◆ Task instructions: Using the listing below, retype exactly the lines starting at the one with "Спринт и приходите выстраивать" and ending at the one with "Подать заявку", and include both.

◆ Available data:
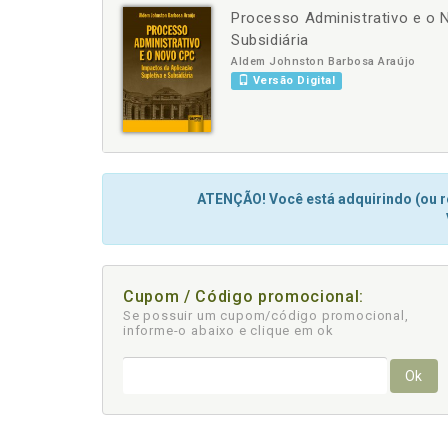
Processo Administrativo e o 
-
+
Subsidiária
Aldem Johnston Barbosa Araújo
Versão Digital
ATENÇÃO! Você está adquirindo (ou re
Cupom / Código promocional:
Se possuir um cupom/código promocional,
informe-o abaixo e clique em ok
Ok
==
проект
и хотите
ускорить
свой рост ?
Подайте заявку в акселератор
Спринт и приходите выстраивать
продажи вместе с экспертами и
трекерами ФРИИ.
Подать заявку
---
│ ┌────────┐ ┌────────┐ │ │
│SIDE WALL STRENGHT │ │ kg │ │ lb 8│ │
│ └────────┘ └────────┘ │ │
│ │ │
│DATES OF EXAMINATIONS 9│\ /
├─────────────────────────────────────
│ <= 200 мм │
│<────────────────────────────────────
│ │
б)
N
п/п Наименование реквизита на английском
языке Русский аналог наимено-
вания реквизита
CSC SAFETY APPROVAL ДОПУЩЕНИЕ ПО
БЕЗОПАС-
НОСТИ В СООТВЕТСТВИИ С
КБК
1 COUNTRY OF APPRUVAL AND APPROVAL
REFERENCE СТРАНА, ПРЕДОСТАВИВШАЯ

◆ Exercise answer:
Спринт и приходите выстраивать
продажи вместе с экспертами и
трекерами ФРИИ.
Подать заявку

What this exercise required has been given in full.